More database stuff: the most exciting stuff of databases is actually analyzing the data afterwards (after the regular integrity checks, naturally). It’s a goldmine, except for that you need to know how to actually capture that data. Here’s a tip for the math lovers: if you’re not sure how your query should be built, think unions. Remember those junior years when you were wasting time drawing circles of collections of apples and pears? They’re back!
We all know how easy it’s to link from one table to another table using plain AND and OR conditions. After doing hundreds of these queries you’ll find out the following: when you join multiple tables using primary (or secundary) keys, any data not available in any of the joined tables will not be included in the end result.
Sometimes you do want to see all the results. There are a couple of ways you can solve this, but the neatest way is to join tables using a LEFT OUTER JOIN statement (Postgres/Oracle/MS SQL compatible).

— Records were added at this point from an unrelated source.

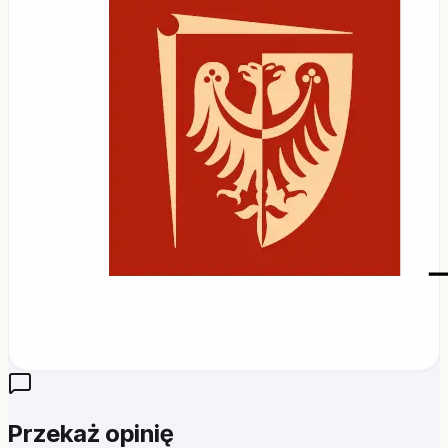
Przekaż opinię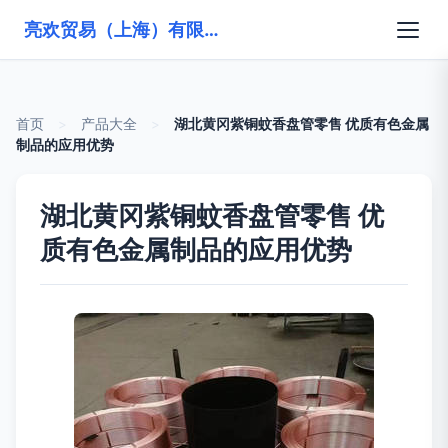
亮欢贸易（上海）有限公司
首页
>
产品大全
>
湖北黄冈紫铜蚊香盘管零售 优质有色金属
制品的应用优势
湖北黄冈紫铜蚊香盘管零售 优
质有色金属制品的应用优势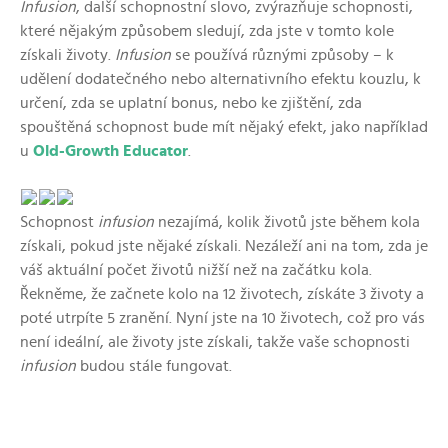
Infusion
, další schopnostní slovo, zvýrazňuje schopnosti,
které nějakým způsobem sledují, zda jste v tomto kole
získali životy.
Infusion
se používá různými způsoby – k
udělení dodatečného nebo alternativního efektu kouzlu, k
určení, zda se uplatní bonus, nebo ke zjištění, zda
spouštěná schopnost bude mít nějaký efekt, jako například
u
Old-Growth Educator
.
Schopnost
infusion
nezajímá, kolik životů jste během kola
získali, pokud jste nějaké získali. Nezáleží ani na tom, zda je
váš aktuální počet životů nižší než na začátku kola.
Řekněme, že začnete kolo na 12 životech, získáte 3 životy a
poté utrpíte 5 zranění. Nyní jste na 10 životech, což pro vás
není ideální, ale životy jste získali, takže vaše schopnosti
infusion
budou stále fungovat.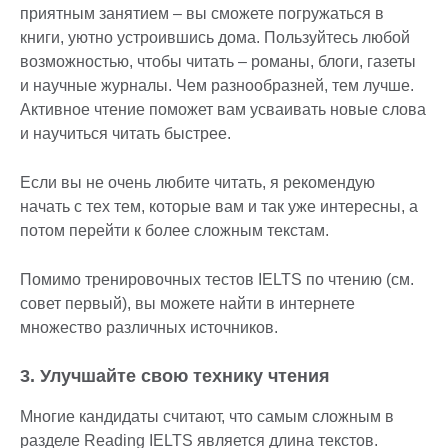
приятным занятием – вы сможете погружаться в
книги, уютно устроившись дома. Пользуйтесь любой
возможностью, чтобы читать – романы, блоги, газеты
и научные журналы. Чем разнообразней, тем лучше.
Активное чтение поможет вам усваивать новые слова
и научиться читать быстрее.
Если вы не очень любите читать, я рекомендую
начать с тех тем, которые вам и так уже интересны, а
потом перейти к более сложным текстам.
Помимо тренировочных тестов IELTS по чтению (см.
совет первый), вы можете найти в интернете
множество различных источников.
3. Улучшайте свою технику чтения
Многие кандидаты считают, что самым сложным в
разделе Reading IELTS является длина текстов.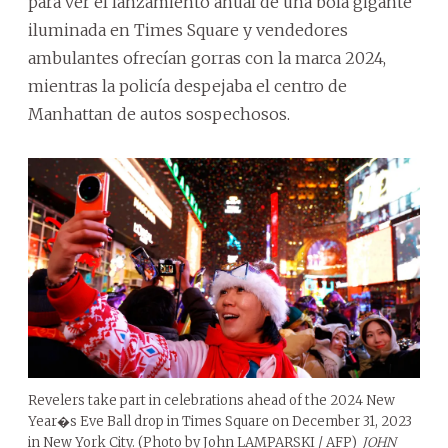
para ver el lanzamiento anual de una bola gigante
iluminada en Times Square y vendedores
ambulantes ofrecían gorras con la marca 2024,
mientras la policía despejaba el centro de
Manhattan de autos sospechosos.
Revelers take part in celebrations ahead of the 2024 New
Year�s Eve Ball drop in Times Square on December 31, 2023
in New York City. (Photo by John LAMPARSKI / AFP)
JOHN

Example: We have two tables, a customer table (ourcustomers) and an order table (ourorders). The order table is linked to a customer number in the customer number. The customer table has all the regular fields, like address, name and province/state. For a specified month, we want to see all the orders that went to a specific destination. However we want to see it in a table with every known destination in the ourcustomers table
SELECT c.province, c.country,
sum(i.total_price) as total_price
FROM ourcustomers c
LEFT OUTER JOIN ourorders i on
(ourorders.customer_number = c.customer_number
AND i.date >= '1/01/2005'
AND i.date < = '1/31/2005' ) group by c.province, c.country order by total_price DESC, c.province, c.country
What basically happens is that first all the states/provinces are listed and then for each of these states/provinces, the right data is found. If the query didn’t find values for a specific destination, it would just return ‘NULL’ for the total_price value.